The film opens as Poppo is raped on the roof, and then the first rape is presented to us in an ocean-blue tinted flashback that sees the girl taken by two young men at a beach – a setting that shares haunting similarities to that of the famous beach love scene with Burt Lancaster and Deborah Kerr in From Here to Eternity. Like Tsukio, who has also been abused by two couples who rent an apartment in the building, Poppo is not merely seen as a victim but rather gains strength and independence from her unfortunate situation. Yet, she can’t help but wishing to die, and consistently begs Tsukio to kill her. ‘I am too hopelessly unhappy to live,’ she says. ‘Even rape didn’t erase the sadness’. However, Tsukio refuses to carry out the act while also resisting Poppo’s advances. Deeply disturbed by his own feelings for her and because of what he has seen and been through himself, he is impotent with her. Instead, however, he finds a way to act out his anger in the film’s violent climax. He loves her, but he can’t tell her, and love is not enough to save them.

Perhaps this sounds like an all too predictable unhappy ending, yet the film’s eerie tone and fractured approach to characterisation – conceived as a mirror to its disenchanted, disengaged protagonists – provide the story with an intangibly lingering power and a seductive sense of mystery that sticks with you much longer than for the film’s barely hour-long running time. What’s more, although exposing different forms of sexual violence, the film at the same time resists these representations. The fact that Poppo does not change regardless of the cruelty she experiences, whereas Tsukio is reluctant to build a physical or sexual relationship with her, point to the film’s essential truth: dark sexuality is not merely a strategic decision to allow Wakamatsu to make the film he wanted to make, rather it is used as an important tool for developing his radical point of view. As much as the pinku eiga genre demands these images, Wakamatsu attempts to demolish them from within by contrasting the depiction of sexual violence with his own critique and the refusal of sexuality. It is an idea that Adachi has already used in his own films such as the off-beat sex-comedy Sex Play (Seiyugi, 1968), and eventually reaches its high point in Wakamatsu’s stunning Ecstasy of the Angels (Tenshi no kôkotsu, 1972).

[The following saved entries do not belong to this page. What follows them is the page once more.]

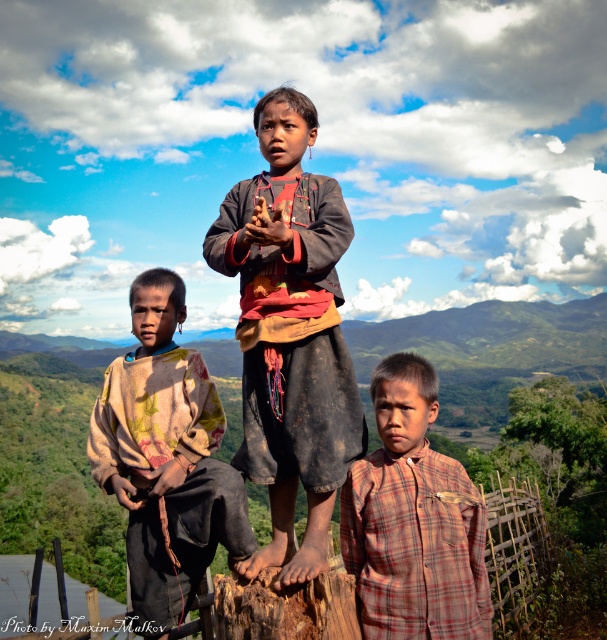 You are a tailor observing the children in the scene. You need to determine which of the two shirts, the dirty brown fabric shirt at center or the rustic brown shirt at left, requires more fabric to make a new one. Based on their sizes, which one would need more material?

The rustic brown shirt at left requires more fabric because it is larger in size than the dirty brown fabric shirt at center.

You are a photographer trying to capture a photo of the rustic brown shirt at left and the plaid fabric shirt at lower right. Based on their positions, which one is higher up in the frame?

The rustic brown shirt at left is above the plaid fabric shirt at lower right, so the rustic brown shirt at left is higher up in the frame. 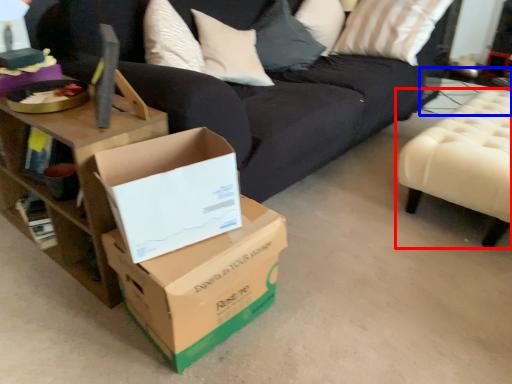 Question: Which object is closer to the camera taking this photo, furniture (highlighted by a red box) or side table (highlighted by a blue box)?

Choices:
 (A) furniture
 (B) side table

Answer: (A) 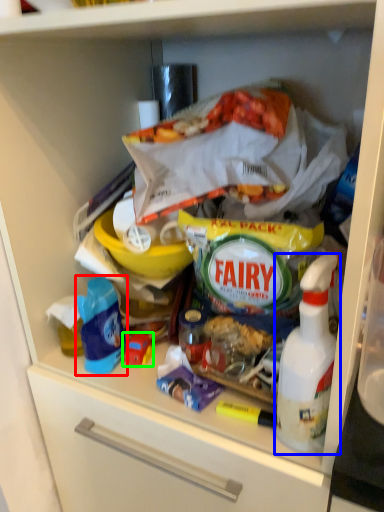 Question: Based on their relative distances, which object is farther from product (highlighted by a red box)? Choose from bottle (highlighted by a blue box) and toy (highlighted by a green box).

Choices:
 (A) bottle
 (B) toy

Answer: (A) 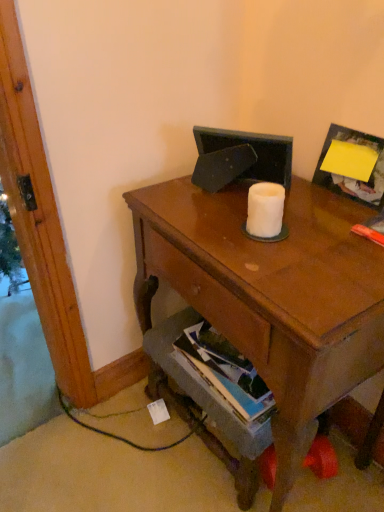 Question: Considering their positions, is white matte toilet paper at center located in front of or behind hardcover book at lower center?

Choices:
 (A) behind
 (B) front

Answer: (B)

Question: In the image, is white matte toilet paper at center on the left side or the right side of hardcover book at lower center?

Choices:
 (A) right
 (B) left

Answer: (A)

Question: Which is farther from the matte brown desk at center?

Choices:
 (A) white matte toilet paper at center
 (B) yellow paper at upper right
 (C) hardcover book at lower center

Answer: (B)

Question: Based on their relative distances, which object is farther from the matte brown desk at center?

Choices:
 (A) hardcover book at lower center
 (B) white matte toilet paper at center
 (C) yellow paper at upper right

Answer: (C) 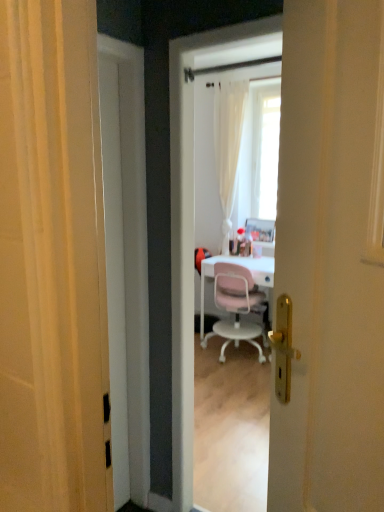 Locate an element on the screen. The width and height of the screenshot is (384, 512). vacant area on top of white glossy screen door at center (from a real-world perspective) is located at coordinates (232, 21). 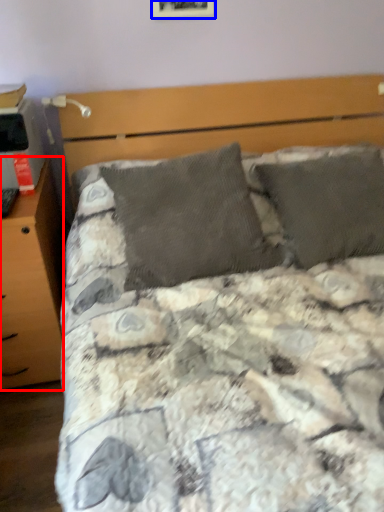 Question: Which object is closer to the camera taking this photo, nightstand (highlighted by a red box) or picture frame (highlighted by a blue box)?

Choices:
 (A) nightstand
 (B) picture frame

Answer: (A) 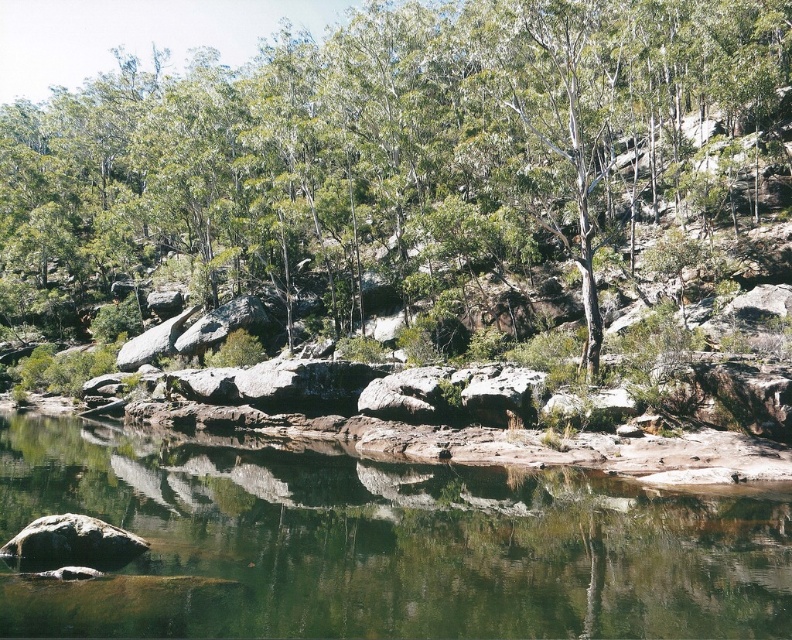 Is point (600, 225) farther from camera compared to point (115, 552)?

Yes, it is behind point (115, 552).

From the picture: Does green leafy tree at center appear over smooth gray rock at lower left?

Correct, green leafy tree at center is located above smooth gray rock at lower left.

This screenshot has width=792, height=640. Describe the element at coordinates (406, 166) in the screenshot. I see `green leafy tree at center` at that location.

Where is `green leafy tree at center`? Image resolution: width=792 pixels, height=640 pixels. green leafy tree at center is located at coordinates (406, 166).

Can you confirm if clear water at center is positioned to the left of smooth gray rock at lower left?

In fact, clear water at center is to the right of smooth gray rock at lower left.

Which is behind, point (63, 508) or point (32, 525)?

The point (63, 508) is more distant.

Who is more forward, (711, 554) or (27, 532)?

Point (27, 532) is more forward.

Where is `clear water at center`? clear water at center is located at coordinates (381, 545).

From the picture: Which of these two, green leafy tree at center or clear water at center, stands shorter?

Standing shorter between the two is clear water at center.

Between green leafy tree at center and clear water at center, which one appears on the left side from the viewer's perspective?

Positioned to the left is green leafy tree at center.

Identify the location of green leafy tree at center. This screenshot has width=792, height=640. (406, 166).

Locate an element on the screen. Image resolution: width=792 pixels, height=640 pixels. green leafy tree at center is located at coordinates (406, 166). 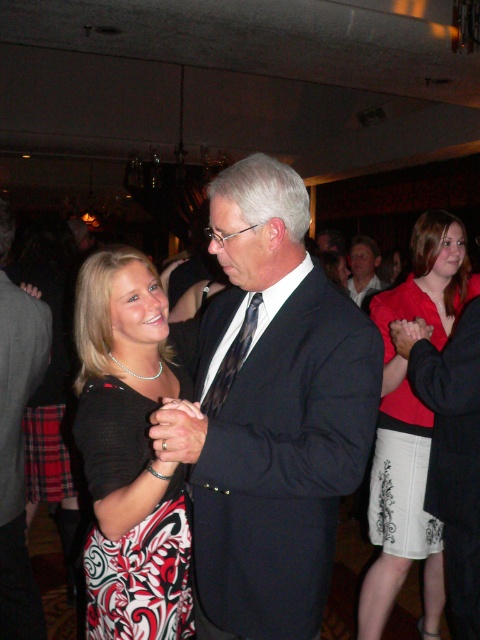 You are at a formal event and see two people dancing. One is wearing a matte red blouse at center and the other a dark gray suit at center. From the perspective of someone facing the dancers, which clothing item is positioned to the right?

The matte red blouse at center is positioned to the right of the dark gray suit at center.

Looking at this image, you are a photographer at this event and want to capture a closeup shot of both the black satin dress at center and dark gray suit at center. Given that your camera has a maximum focus range of 25 inches, will you be able to capture both subjects in focus without moving the camera?

The black satin dress at center and dark gray suit at center are 26.21 inches apart from each other, which exceeds the camera maximum focus range of 25 inches. Therefore, you cannot capture both subjects in focus without moving the camera. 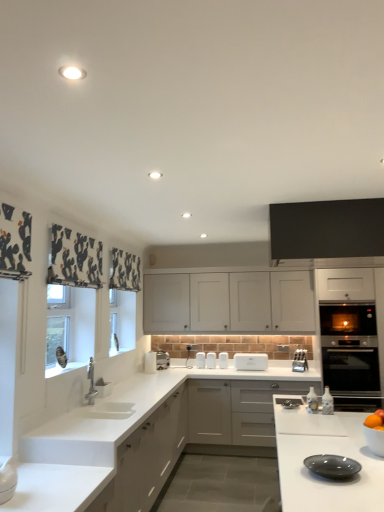 Question: From a real-world perspective, relative to black stainless steel oven at right, which is counted as the second oven, starting from the top, is matte gray plate at lower right vertically above or below?

Choices:
 (A) below
 (B) above

Answer: (B)

Question: Is matte gray plate at lower right inside the boundaries of black stainless steel oven at right, which is counted as the second oven, starting from the top, or outside?

Choices:
 (A) outside
 (B) inside

Answer: (A)

Question: Which is nearer to the white matte cabinet at center, which is the second cabinetry from bottom to top?

Choices:
 (A) metallic silver knife block at lower right, the 2th appliance viewed from the left
 (B) white matte countertop at lower left, marked as the second countertop in a front-to-back arrangement
 (C) white matte cabinet at center, marked as the third cabinetry in a top-to-bottom arrangement
 (D) orange matte at right
 (E) white glossy countertop at lower right, the 1th countertop viewed from the front

Answer: (A)

Question: Which of these objects is positioned farthest from the white matte cabinet at center, the 1th cabinetry when ordered from bottom to top?

Choices:
 (A) black stainless steel oven at right, which is the first oven from bottom to top
 (B) black matte cabinet at upper center, which is the third cabinetry from back to front
 (C) white matte cabinet at center, which is the second cabinetry from bottom to top
 (D) white glossy countertop at lower right, placed as the 2th countertop when sorted from back to front
 (E) matte gray plate at lower right

Answer: (E) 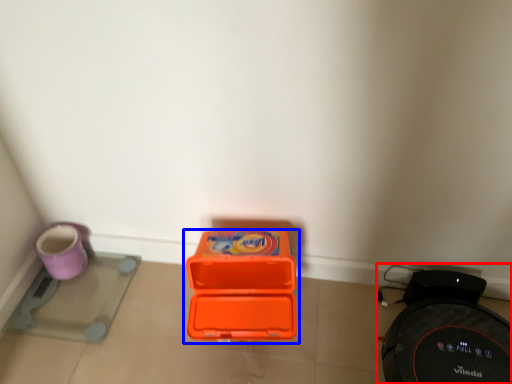 Question: Which of the following is the farthest to the observer, appliance (highlighted by a red box) or box (highlighted by a blue box)?

Choices:
 (A) appliance
 (B) box

Answer: (B)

Part of the film’s disturbingly obscure power derives from its elastic sense of location: even though the roof is presented as a claustrophobic, limited space, Wakamatsu finds visual magnificence in Tokyo’s cityscape, which seems to expand beyond the borders of the screen, or in the teenagers running up and down between the apartment rooms and the basement. But what makes Go, Go all the more memorable is the use of colour in a primarily black and white film. Wakamatsu revealed in later interviews that the mixed film stock was not originally intended (he simply couldn’t afford to shoot the whole film in colour), and yet, it paid off as textures come luridly alive, the colours taking on an intense headachy glare to contrast the characters’ wounded sensibility.

Such is the stuff Wakamatsu’s dreams are made of. His amalgamations of image and sound are quite unforgettable, like a sore that refuses to heal. Despite the film’s brutal violence, however, it is somewhat more sensual than that. The most haunting moments of this caustic fable are the most insistently insinuating – and the hardest to recall. But it’s the ill-fated relationship between these two misfits that gives Wakamatsu’s film its soulful sadness. As we watch Poppo and Tsukio lie on the rooftop concrete or starring down at the city’s rumbling traffic, the two seem like normal kids aching to connect. They want to let one another in and can’t. They can only share comic books, vengeance and the inner rage at life itself that is fatally eating away at them.